**Exercise directions**
Looking at the data below, how many lines include the word "yoktur"? Respond with the number only.

**Data in this exercise**

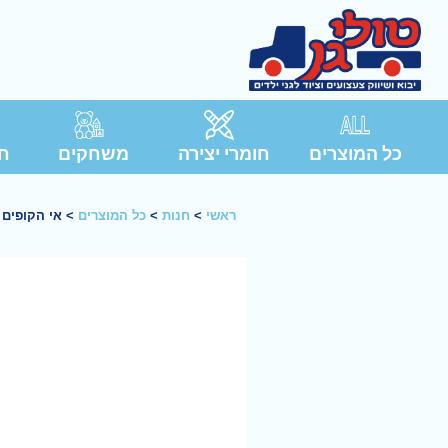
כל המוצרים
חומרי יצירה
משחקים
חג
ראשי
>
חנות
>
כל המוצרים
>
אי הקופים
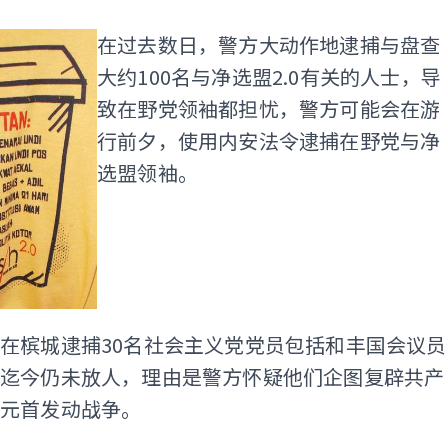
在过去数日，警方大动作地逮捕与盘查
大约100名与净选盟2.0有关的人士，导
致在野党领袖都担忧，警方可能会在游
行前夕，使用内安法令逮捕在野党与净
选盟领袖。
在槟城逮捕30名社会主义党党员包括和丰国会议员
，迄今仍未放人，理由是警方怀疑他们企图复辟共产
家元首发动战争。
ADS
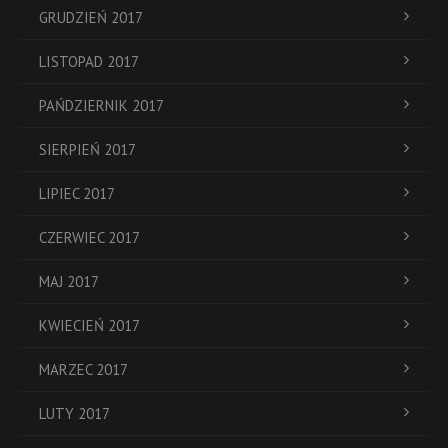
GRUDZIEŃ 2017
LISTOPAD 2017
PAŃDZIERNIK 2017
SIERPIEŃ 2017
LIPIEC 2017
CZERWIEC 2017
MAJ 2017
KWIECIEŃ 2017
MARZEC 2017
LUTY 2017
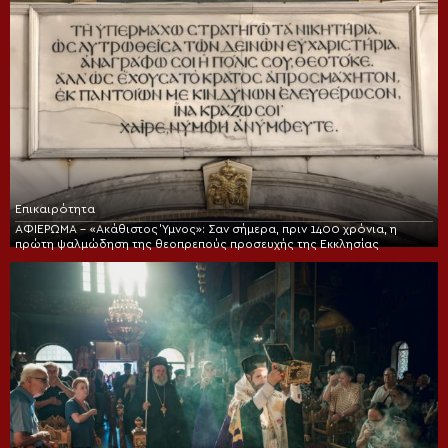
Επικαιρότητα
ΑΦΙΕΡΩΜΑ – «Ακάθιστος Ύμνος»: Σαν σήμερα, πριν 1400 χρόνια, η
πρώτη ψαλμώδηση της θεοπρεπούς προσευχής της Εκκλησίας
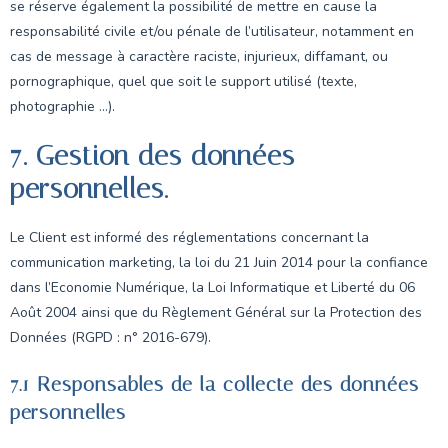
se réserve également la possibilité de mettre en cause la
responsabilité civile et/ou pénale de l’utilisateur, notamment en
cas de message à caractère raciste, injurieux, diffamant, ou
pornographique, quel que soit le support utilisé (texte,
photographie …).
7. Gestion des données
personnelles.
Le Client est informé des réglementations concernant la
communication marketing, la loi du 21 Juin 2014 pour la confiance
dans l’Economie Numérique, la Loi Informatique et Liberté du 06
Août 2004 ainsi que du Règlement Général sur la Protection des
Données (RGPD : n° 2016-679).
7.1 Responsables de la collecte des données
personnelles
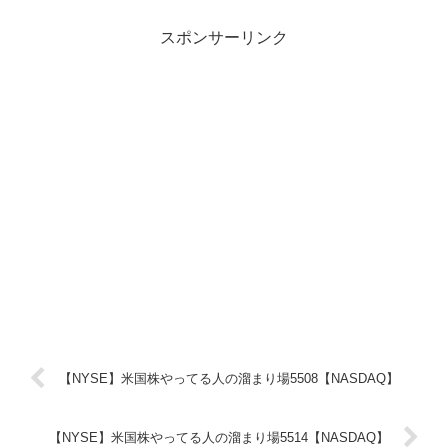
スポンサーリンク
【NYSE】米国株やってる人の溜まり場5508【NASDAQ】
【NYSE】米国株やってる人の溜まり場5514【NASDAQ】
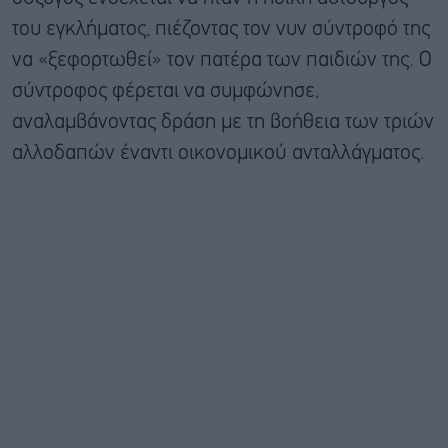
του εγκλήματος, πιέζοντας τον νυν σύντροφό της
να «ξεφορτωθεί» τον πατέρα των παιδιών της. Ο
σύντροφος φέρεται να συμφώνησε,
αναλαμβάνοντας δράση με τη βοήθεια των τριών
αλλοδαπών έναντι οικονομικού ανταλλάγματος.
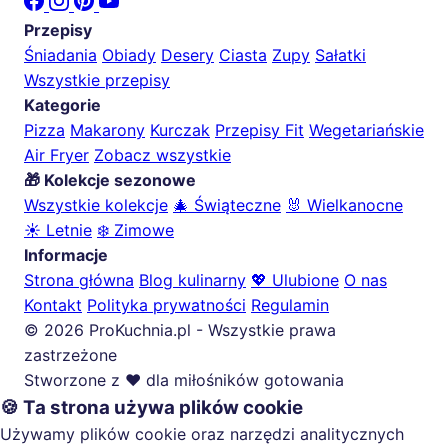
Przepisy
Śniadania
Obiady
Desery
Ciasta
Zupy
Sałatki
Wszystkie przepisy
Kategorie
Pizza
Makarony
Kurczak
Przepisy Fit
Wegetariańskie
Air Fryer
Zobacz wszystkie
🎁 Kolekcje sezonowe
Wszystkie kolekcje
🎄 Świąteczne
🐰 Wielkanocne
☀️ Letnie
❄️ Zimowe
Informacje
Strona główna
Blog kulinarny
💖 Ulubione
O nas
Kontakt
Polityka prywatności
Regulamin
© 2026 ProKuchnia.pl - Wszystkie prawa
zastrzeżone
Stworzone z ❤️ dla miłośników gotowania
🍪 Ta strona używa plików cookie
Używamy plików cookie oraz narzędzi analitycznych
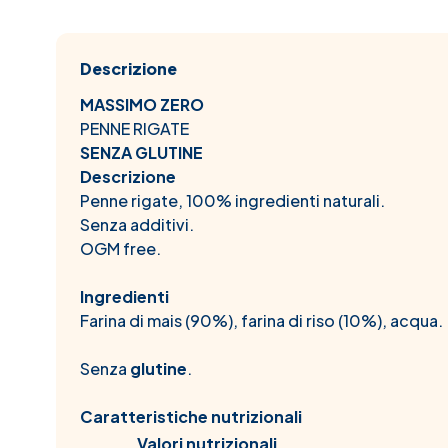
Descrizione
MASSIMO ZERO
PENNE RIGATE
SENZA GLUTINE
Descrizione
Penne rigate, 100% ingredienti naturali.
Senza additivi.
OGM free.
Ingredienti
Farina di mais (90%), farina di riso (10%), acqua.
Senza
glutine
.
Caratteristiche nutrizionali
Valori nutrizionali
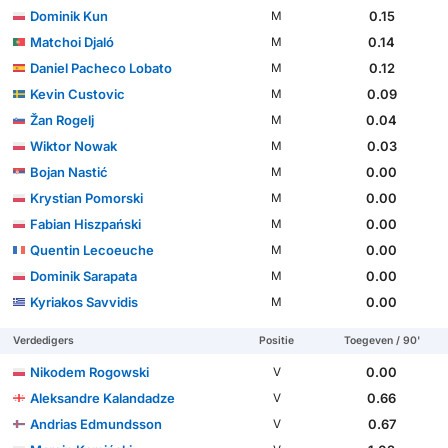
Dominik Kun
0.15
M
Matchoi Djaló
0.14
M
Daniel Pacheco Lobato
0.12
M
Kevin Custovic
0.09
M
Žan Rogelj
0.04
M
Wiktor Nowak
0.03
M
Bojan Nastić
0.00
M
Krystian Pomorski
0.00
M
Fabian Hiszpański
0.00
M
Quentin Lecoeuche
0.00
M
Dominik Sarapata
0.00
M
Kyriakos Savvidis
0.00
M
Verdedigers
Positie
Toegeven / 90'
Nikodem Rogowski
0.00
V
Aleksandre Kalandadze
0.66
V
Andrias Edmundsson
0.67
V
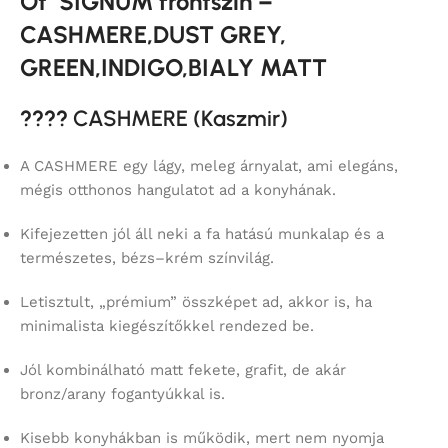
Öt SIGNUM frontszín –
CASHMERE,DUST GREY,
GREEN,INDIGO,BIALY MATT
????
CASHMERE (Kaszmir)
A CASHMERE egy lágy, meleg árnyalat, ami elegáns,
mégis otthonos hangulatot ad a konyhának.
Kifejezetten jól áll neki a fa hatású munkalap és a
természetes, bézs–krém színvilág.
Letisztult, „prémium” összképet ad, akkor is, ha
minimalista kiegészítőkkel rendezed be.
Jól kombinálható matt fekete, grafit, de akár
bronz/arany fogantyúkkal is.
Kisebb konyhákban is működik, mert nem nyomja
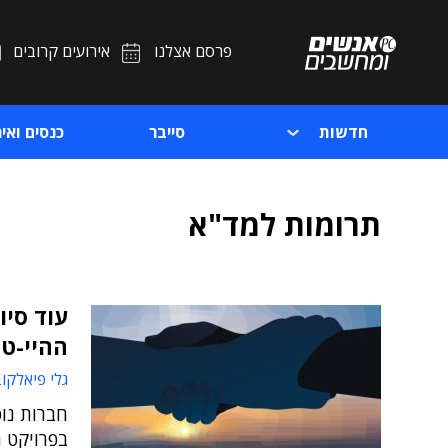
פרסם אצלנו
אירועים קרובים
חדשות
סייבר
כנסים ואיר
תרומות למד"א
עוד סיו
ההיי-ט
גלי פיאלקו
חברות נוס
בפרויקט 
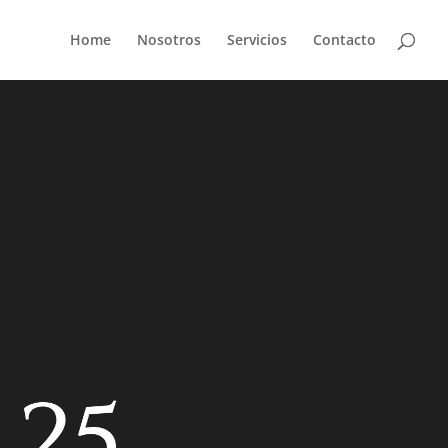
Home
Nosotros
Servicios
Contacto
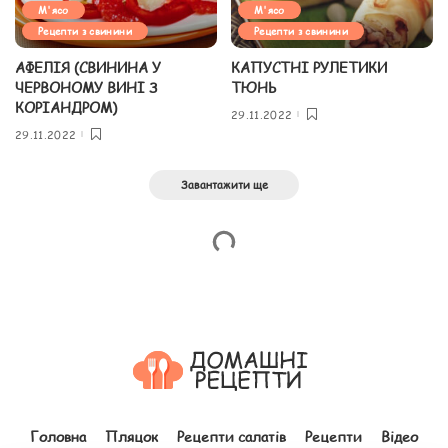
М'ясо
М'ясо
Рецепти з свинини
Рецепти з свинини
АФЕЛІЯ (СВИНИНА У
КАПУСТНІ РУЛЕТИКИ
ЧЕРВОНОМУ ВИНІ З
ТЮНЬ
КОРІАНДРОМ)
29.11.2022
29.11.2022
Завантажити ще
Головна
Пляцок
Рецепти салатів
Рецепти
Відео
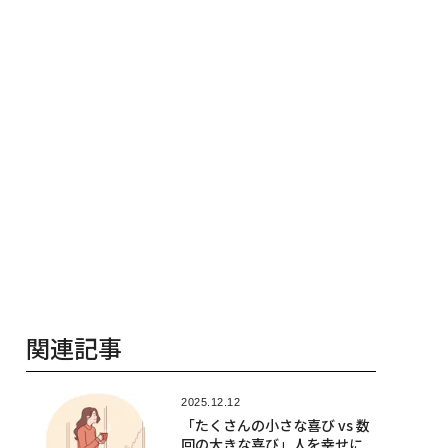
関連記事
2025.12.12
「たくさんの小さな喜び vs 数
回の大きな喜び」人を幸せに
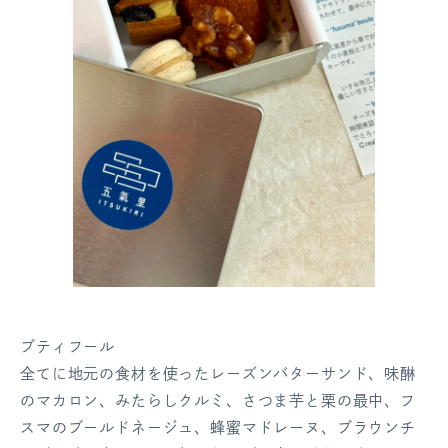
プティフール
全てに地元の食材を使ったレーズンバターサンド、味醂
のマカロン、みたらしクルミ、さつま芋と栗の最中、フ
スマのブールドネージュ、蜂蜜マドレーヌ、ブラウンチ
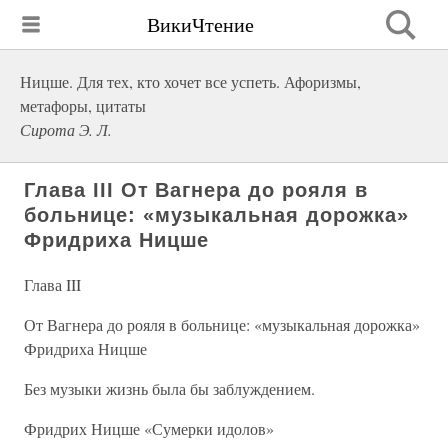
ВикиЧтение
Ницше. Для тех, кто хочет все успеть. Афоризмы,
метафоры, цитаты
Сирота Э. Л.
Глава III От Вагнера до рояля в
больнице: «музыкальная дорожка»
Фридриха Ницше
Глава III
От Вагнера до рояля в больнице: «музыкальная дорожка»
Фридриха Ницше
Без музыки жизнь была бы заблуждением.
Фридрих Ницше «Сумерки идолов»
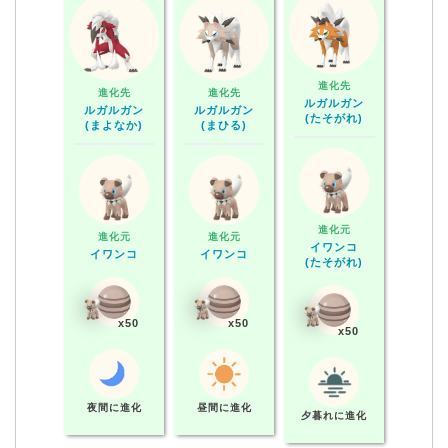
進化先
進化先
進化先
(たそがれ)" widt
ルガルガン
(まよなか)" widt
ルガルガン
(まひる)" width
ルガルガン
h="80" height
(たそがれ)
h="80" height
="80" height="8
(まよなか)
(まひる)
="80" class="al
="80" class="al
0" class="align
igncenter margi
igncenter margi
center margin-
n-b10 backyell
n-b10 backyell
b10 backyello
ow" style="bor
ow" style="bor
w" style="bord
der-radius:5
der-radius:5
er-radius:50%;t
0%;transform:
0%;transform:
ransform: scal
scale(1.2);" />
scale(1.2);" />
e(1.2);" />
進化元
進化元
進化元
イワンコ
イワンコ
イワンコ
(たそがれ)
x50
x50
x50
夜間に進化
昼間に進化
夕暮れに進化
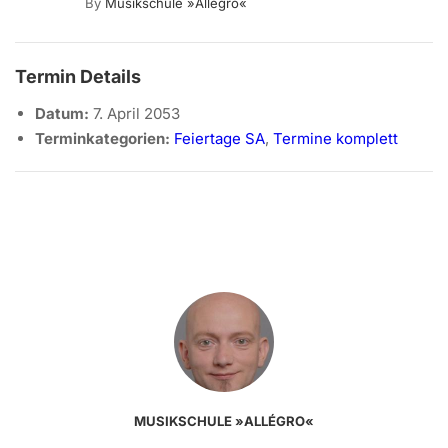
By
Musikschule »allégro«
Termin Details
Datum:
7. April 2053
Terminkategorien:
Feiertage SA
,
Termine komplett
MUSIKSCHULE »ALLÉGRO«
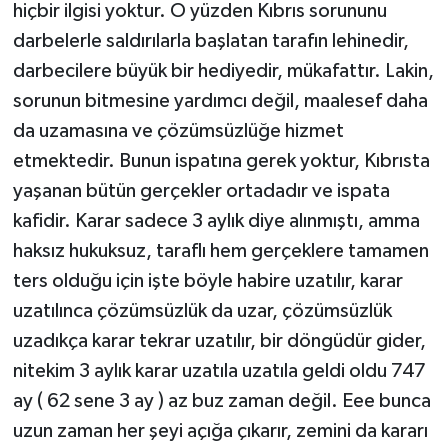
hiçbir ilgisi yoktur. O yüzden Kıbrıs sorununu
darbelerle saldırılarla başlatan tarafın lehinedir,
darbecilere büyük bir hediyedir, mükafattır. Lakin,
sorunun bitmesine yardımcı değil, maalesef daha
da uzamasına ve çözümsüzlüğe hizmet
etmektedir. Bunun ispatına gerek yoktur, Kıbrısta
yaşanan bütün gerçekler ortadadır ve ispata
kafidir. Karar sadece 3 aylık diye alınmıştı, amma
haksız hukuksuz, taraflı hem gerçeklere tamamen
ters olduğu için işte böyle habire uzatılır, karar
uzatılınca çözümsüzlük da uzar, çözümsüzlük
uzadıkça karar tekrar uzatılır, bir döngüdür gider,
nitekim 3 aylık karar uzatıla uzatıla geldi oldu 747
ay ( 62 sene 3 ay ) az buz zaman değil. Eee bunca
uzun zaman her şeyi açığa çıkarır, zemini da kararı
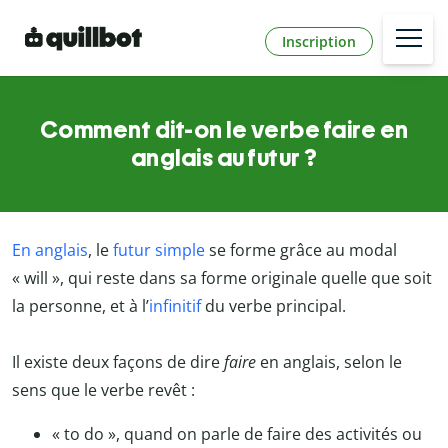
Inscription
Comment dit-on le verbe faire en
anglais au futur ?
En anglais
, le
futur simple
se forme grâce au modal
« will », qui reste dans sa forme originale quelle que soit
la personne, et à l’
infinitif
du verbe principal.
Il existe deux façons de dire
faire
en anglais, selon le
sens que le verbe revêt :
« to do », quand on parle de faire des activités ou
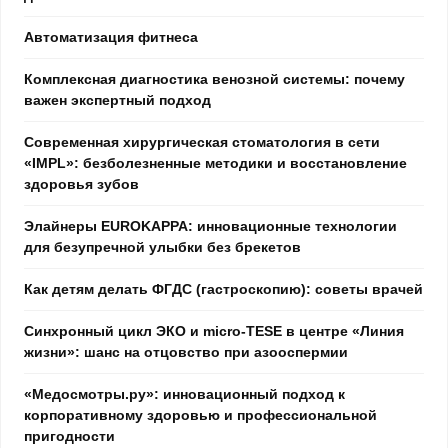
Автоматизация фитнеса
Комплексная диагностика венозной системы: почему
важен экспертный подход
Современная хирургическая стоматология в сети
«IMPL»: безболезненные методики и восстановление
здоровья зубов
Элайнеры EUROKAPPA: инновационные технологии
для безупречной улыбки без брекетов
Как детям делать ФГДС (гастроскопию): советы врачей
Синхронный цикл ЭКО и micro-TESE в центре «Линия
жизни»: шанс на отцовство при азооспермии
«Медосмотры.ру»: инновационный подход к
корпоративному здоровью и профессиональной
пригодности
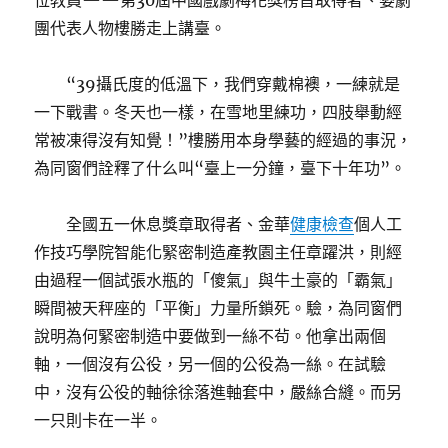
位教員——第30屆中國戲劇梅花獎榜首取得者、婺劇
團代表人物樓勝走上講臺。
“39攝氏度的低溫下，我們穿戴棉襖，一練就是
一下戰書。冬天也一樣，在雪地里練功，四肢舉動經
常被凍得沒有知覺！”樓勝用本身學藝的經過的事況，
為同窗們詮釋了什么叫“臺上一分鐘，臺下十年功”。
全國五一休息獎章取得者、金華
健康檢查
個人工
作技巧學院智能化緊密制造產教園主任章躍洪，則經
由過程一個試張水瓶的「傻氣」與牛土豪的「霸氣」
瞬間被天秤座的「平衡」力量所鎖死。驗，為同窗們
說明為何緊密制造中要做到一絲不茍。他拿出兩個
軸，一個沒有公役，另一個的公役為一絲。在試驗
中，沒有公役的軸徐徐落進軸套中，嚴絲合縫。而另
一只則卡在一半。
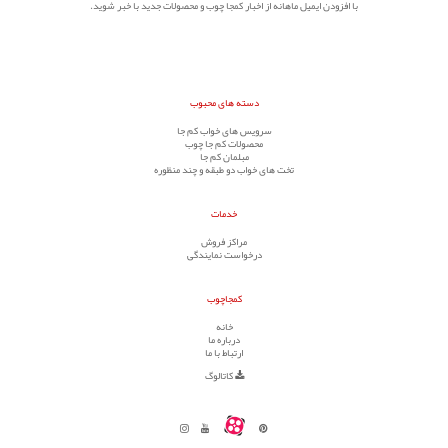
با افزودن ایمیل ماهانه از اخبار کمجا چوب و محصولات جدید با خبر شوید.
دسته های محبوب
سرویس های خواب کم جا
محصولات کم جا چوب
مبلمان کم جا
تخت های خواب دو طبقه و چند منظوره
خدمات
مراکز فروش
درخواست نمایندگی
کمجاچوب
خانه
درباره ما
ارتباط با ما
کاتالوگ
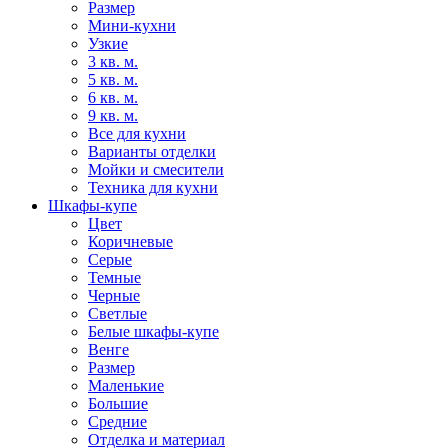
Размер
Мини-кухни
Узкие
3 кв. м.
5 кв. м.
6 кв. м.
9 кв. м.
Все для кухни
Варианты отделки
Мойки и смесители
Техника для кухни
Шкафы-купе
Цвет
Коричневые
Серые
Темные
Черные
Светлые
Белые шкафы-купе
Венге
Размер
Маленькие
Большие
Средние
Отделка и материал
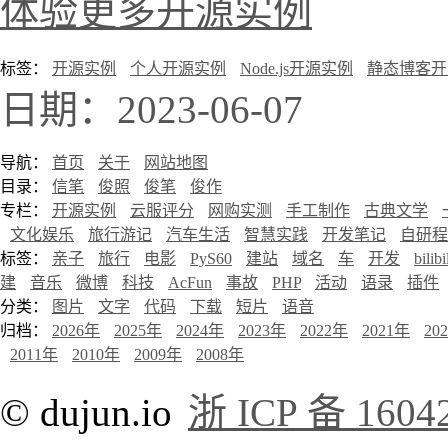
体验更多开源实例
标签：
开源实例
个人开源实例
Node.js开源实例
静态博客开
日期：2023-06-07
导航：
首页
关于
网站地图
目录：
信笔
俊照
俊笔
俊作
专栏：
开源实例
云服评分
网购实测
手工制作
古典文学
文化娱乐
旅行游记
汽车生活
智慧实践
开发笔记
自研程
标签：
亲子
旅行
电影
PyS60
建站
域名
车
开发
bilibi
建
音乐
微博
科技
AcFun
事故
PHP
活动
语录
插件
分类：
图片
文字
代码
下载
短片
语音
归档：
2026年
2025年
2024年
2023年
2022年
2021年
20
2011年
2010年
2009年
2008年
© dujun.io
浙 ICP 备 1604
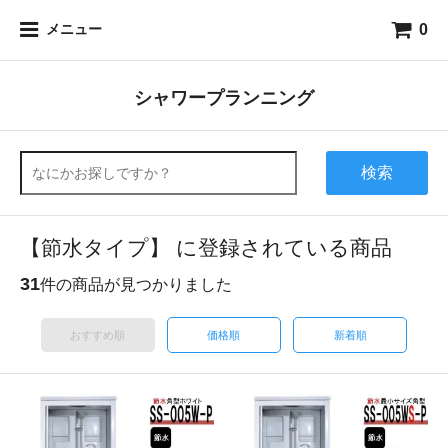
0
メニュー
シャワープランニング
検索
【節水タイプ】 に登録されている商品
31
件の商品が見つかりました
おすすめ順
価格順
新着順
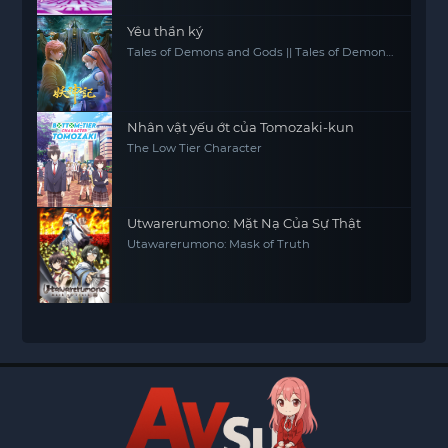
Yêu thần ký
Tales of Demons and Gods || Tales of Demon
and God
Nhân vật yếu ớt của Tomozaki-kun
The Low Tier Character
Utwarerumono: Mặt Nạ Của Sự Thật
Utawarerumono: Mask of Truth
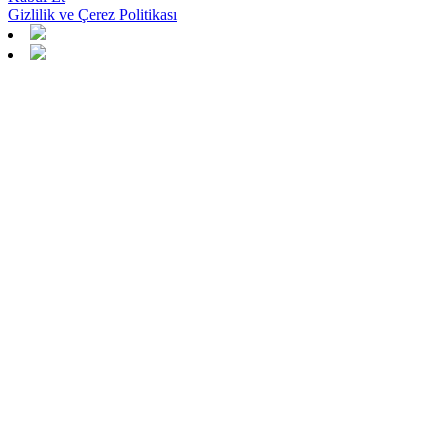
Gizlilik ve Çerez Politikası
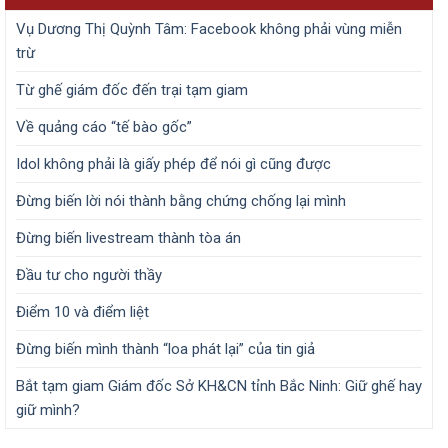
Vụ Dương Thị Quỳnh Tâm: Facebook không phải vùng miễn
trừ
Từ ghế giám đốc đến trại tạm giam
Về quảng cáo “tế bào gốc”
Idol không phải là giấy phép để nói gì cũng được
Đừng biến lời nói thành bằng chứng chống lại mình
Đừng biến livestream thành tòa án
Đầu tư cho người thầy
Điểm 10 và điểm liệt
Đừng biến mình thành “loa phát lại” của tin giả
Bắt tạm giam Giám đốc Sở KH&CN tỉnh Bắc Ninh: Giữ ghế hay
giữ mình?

**Solution to this task**
2